What is needed: Write out the listing below exactly, beginning at its first line and ending with the line that contains "desde Greenlight? Profesores".

#### Material to process ####

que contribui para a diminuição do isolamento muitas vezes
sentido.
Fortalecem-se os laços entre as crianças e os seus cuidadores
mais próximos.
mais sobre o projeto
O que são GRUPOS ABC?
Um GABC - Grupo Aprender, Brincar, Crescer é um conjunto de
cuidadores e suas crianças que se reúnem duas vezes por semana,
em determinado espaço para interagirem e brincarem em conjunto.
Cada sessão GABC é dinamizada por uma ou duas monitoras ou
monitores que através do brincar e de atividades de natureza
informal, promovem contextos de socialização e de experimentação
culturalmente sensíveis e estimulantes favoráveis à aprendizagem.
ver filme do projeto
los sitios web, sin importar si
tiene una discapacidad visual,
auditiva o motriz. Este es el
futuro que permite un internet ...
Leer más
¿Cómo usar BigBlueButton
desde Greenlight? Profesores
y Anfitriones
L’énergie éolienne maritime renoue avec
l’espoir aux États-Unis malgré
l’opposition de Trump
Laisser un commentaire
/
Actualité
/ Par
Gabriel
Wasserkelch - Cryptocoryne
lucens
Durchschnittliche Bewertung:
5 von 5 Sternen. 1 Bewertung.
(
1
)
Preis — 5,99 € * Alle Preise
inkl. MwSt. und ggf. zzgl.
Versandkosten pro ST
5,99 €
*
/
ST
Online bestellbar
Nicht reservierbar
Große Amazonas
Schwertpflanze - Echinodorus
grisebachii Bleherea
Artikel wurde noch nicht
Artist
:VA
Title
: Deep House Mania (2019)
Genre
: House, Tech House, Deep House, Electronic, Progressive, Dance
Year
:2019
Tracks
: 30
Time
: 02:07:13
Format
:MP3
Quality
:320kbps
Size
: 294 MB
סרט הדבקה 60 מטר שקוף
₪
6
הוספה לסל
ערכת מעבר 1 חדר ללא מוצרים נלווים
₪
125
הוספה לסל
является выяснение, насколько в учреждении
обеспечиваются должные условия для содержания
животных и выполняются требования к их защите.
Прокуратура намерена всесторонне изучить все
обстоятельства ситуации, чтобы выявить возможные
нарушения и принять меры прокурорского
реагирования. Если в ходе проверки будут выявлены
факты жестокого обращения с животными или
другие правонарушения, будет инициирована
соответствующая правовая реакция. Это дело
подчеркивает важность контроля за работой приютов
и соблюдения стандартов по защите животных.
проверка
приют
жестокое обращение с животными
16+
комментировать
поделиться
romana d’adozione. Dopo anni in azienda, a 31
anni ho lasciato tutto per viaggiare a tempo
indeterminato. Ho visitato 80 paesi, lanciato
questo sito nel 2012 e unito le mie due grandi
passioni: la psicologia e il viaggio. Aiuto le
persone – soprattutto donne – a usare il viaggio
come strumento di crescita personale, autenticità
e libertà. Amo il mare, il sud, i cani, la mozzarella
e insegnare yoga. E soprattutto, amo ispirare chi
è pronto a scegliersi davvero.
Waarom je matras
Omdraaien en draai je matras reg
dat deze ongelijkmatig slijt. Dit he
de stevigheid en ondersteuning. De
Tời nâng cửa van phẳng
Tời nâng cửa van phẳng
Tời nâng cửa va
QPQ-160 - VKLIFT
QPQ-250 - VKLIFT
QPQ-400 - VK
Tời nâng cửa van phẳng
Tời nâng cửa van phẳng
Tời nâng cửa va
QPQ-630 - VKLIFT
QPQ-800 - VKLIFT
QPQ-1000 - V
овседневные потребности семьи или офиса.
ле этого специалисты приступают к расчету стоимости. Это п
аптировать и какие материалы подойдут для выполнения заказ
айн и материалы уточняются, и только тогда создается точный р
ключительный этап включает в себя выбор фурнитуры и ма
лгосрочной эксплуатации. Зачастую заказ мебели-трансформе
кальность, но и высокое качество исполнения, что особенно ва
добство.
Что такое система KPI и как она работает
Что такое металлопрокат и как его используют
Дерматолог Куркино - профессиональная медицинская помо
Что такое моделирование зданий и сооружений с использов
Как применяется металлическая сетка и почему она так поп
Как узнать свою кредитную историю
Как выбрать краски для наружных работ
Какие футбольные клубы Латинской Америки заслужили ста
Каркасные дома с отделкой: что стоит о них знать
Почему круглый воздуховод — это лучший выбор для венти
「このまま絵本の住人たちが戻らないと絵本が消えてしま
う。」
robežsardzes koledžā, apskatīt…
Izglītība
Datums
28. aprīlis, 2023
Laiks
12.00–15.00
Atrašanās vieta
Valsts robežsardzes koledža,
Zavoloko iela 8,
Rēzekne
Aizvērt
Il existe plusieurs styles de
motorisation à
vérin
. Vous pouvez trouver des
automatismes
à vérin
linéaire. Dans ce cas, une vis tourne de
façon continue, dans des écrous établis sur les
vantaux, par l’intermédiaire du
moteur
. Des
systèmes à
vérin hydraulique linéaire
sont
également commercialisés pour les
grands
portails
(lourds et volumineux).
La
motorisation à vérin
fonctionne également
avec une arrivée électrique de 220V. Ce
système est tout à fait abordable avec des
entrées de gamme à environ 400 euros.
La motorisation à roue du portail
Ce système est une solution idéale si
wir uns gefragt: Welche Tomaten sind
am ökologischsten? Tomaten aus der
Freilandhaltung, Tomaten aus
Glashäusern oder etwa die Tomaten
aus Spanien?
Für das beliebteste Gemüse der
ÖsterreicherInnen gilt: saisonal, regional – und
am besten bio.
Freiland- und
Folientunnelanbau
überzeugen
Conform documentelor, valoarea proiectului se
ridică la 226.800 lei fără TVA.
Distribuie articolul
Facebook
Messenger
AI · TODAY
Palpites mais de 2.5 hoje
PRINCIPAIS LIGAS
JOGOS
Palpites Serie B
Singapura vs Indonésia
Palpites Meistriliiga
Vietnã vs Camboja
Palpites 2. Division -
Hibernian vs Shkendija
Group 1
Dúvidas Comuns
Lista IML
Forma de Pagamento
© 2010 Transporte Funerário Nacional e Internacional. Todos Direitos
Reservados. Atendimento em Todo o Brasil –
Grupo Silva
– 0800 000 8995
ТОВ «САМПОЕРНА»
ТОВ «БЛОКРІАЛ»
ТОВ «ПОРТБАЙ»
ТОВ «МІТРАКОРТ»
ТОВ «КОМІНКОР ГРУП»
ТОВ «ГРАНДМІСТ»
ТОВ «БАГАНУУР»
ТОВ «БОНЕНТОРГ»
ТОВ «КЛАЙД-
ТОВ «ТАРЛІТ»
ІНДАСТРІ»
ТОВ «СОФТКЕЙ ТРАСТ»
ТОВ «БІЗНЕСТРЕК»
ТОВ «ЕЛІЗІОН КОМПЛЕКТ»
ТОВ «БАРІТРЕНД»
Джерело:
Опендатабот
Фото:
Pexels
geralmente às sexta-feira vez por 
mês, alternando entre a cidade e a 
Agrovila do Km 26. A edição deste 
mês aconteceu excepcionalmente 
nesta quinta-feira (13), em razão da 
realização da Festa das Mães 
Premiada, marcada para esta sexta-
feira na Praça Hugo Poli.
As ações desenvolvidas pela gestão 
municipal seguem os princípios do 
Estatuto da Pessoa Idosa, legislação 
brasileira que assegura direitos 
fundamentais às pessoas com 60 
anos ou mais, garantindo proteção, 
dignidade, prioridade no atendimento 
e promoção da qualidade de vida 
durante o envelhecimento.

####

Answer space:
que contribui para a diminuição do isolamento muitas vezes
sentido.
Fortalecem-se os laços entre as crianças e os seus cuidadores
mais próximos.
mais sobre o projeto
O que são GRUPOS ABC?
Um GABC - Grupo Aprender, Brincar, Crescer é um conjunto de
cuidadores e suas crianças que se reúnem duas vezes por semana,
em determinado espaço para interagirem e brincarem em conjunto.
Cada sessão GABC é dinamizada por uma ou duas monitoras ou
monitores que através do brincar e de atividades de natureza
informal, promovem contextos de socialização e de experimentação
culturalmente sensíveis e estimulantes favoráveis à aprendizagem.
ver filme do projeto
los sitios web, sin importar si
tiene una discapacidad visual,
auditiva o motriz. Este es el
futuro que permite un internet ...
Leer más
¿Cómo usar BigBlueButton
desde Greenlight? Profesores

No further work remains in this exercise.